**WHAT TO WORK ON:**
Would you please copy the part of the material below that opens with the line containing "Salutăm desene și" and closes with the line containing "vizitați site-ul web"? Copy it exactly, and only it.

**DATA UNDER STUDY:**
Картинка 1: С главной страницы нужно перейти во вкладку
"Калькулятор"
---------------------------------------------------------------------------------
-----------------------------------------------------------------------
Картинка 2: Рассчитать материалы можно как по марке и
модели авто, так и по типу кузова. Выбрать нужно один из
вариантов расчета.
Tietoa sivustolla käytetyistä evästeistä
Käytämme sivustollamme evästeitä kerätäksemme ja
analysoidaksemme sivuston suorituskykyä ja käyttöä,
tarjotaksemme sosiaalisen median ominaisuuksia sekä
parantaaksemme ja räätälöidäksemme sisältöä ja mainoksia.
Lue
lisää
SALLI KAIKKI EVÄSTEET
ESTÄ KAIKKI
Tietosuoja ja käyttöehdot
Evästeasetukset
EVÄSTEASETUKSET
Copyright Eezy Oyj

--

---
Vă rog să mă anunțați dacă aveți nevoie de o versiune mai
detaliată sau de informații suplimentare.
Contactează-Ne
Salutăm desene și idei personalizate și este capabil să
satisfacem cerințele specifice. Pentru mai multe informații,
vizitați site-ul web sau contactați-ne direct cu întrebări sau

**ANSWER TO THIS EXERCISE:**
Salutăm desene și idei personalizate și este capabil să
satisfacem cerințele specifice. Pentru mai multe informații,
vizitați site-ul web sau contactați-ne direct cu întrebări sau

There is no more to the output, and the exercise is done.